SUPPLIED INFORMATION ▸
* * * * * * * * *
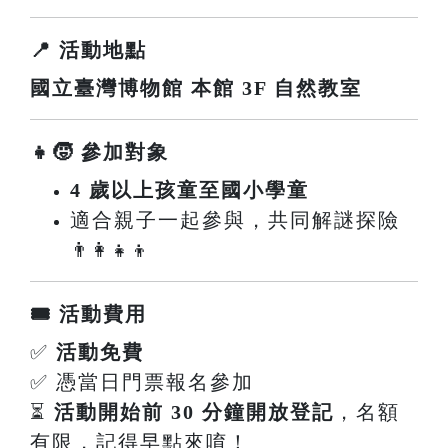
📍 活動地點
國立臺灣博物館 本館 3F 自然教室
👧🧒 參加對象
4 歲以上孩童至國小學童
適合親子一起參與，共同解謎探險
👨‍👩‍👧‍👦
🎟️ 活動費用
✅
活動免費
✅ 憑當日門票報名參加
⏳
活動開始前 30 分鐘開放登記
，名額
有限，記得早點來唷！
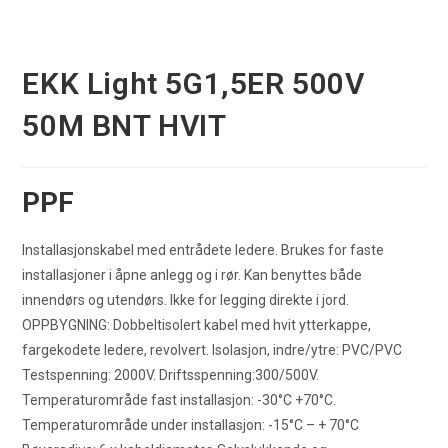
EKK Light 5G1,5ER 500V
50M BNT HVIT
PPF
Installasjonskabel med entrådete ledere. Brukes for faste
installasjoner i åpne anlegg og i rør. Kan benyttes både
innendørs og utendørs. Ikke for legging direkte i jord.
OPPBYGNING: Dobbeltisolert kabel med hvit ytterkappe,
fargekodete ledere, revolvert. Isolasjon, indre/ytre: PVC/PVC
Testspenning: 2000V. Driftsspenning:300/500V.
Temperaturområde fast installasjon: -30°C +70°C.
Temperaturområde under installasjon: -15°C – + 70°C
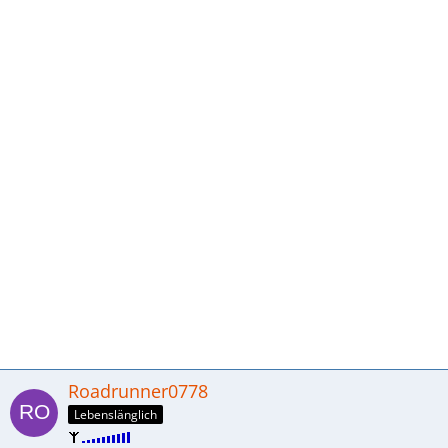
Roadrunner0778
Lebenslänglich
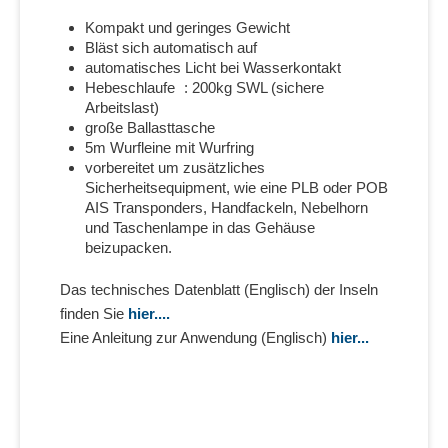
Kompakt und geringes Gewicht
Bläst sich automatisch auf
automatisches Licht bei Wasserkontakt
Hebeschlaufe : 200kg SWL (sichere
Arbeitslast)
große Ballasttasche
5m Wurfleine mit Wurfring
vorbereitet um zusätzliches
Sicherheitsequipment, wie eine PLB oder POB
AIS Transponders, Handfackeln, Nebelhorn
und Taschenlampe in das Gehäuse
beizupacken.
Das technisches Datenblatt (Englisch) der Inseln
finden Sie
hier....
Eine Anleitung zur Anwendung (Englisch)
hier...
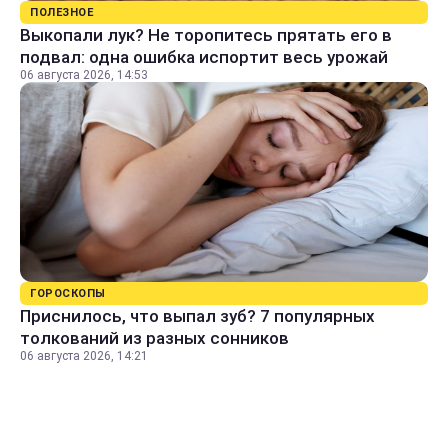
ПОЛЕЗНОЕ
Выкопали лук? Не торопитесь прятать его в
подвал: одна ошибка испортит весь урожай
06 августа 2026, 14:53
ГОРОСКОПЫ
Приснилось, что выпал зуб? 7 популярных
толкований из разных сонников
06 августа 2026, 14:21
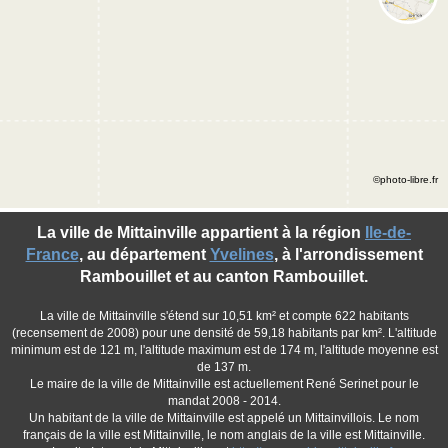
©photo-libre.fr
La ville de Mittainville appartient à la région
Ile-de-
France
, au département
Yvelines
, à l'arrondissement
Rambouillet et au canton Rambouillet.
La ville de Mittainville s'étend sur 10,51 km² et compte 622 habitants
(recensement de 2008) pour une densité de 59,18 habitants par km². L'altitude
minimum est de 121 m, l'altitude maximum est de 174 m, l'altitude moyenne est
de 137 m.
Le maire de la ville de Mittainville est actuellement René Serinet pour le
mandat 2008 - 2014.
Un habitant de la ville de Mittainville est appelé un Mittainvillois. Le nom
français de la ville est Mittainville, le nom anglais de la ville est Mittainville.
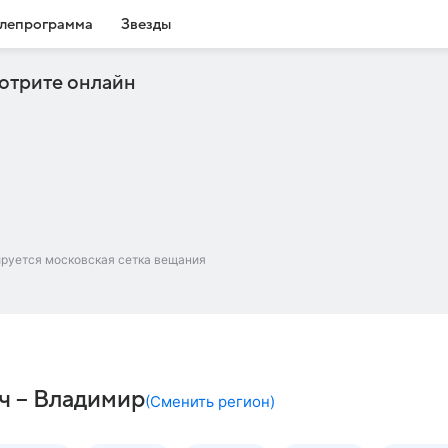
лепрограмма
Звезды
отрите онлайн
ируется московская сетка вещания
ч – Владимир
(
Сменить регион
)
* * * * * * * * *
TRY IT ▸ The output is the data above, repeated exactly, with pictures omitted.

RESPONSE BOX ▸
📍 活動地點
國立臺灣博物館 本館 3F 自然教室
👧🧒 參加對象
4 歲以上孩童至國小學童
適合親子一起參與，共同解謎探險
👨‍👩‍👧‍👦
🎟️ 活動費用
✅
活動免費
✅ 憑當日門票報名參加
⏳
活動開始前 30 分鐘開放登記
，名額
有限，記得早點來唷！
EKK Light 5G1,5ER 500V
50M BNT HVIT
PPF
Installasjonskabel med entrådete ledere. Brukes for faste
installasjoner i åpne anlegg og i rør. Kan benyttes både
innendørs og utendørs. Ikke for legging direkte i jord.
OPPBYGNING: Dobbeltisolert kabel med hvit ytterkappe,
fargekodete ledere, revolvert. Isolasjon, indre/ytre: PVC/PVC
Testspenning: 2000V. Driftsspenning:300/500V.
Temperaturområde fast installasjon: -30°C +70°C.
Temperaturområde under installasjon: -15°C – + 70°C
Roadrunner0778
Lebenslänglich
Kompakt und geringes Gewicht
Bläst sich automatisch auf
automatisches Licht bei Wasserkontakt
Hebeschlaufe : 200kg SWL (sichere
Arbeitslast)
große Ballasttasche
5m Wurfleine mit Wurfring
vorbereitet um zusätzliches
Sicherheitsequipment, wie eine PLB oder POB
AIS Transponders, Handfackeln, Nebelhorn
und Taschenlampe in das Gehäuse
beizupacken.
Das technisches Datenblatt (Englisch) der Inseln
finden Sie
hier....
Eine Anleitung zur Anwendung (Englisch)
hier...
ПОЛЕЗНОЕ
Выкопали лук? Не торопитесь прятать его в
подвал: одна ошибка испортит весь урожай
06 августа 2026, 14:53
ГОРОСКОПЫ
Приснилось, что выпал зуб? 7 популярных
толкований из разных сонников
06 августа 2026, 14:21
©photo-libre.fr
La ville de Mittainville appartient à la région
Ile-de-
France
, au département
Yvelines
, à l'arrondissement
Rambouillet et au canton Rambouillet.
La ville de Mittainville s'étend sur 10,51 km² et compte 622 habitants
(recensement de 2008) pour une densité de 59,18 habitants par km². L'altitude
minimum est de 121 m, l'altitude maximum est de 174 m, l'altitude moyenne est
de 137 m.
Le maire de la ville de Mittainville est actuellement René Serinet pour le
mandat 2008 - 2014.
Un habitant de la ville de Mittainville est appelé un Mittainvillois. Le nom
français de la ville est Mittainville, le nom anglais de la ville est Mittainville.
лепрограмма
Звезды
отрите онлайн
ируется московская сетка вещания
ч – Владимир
(
Сменить регион
)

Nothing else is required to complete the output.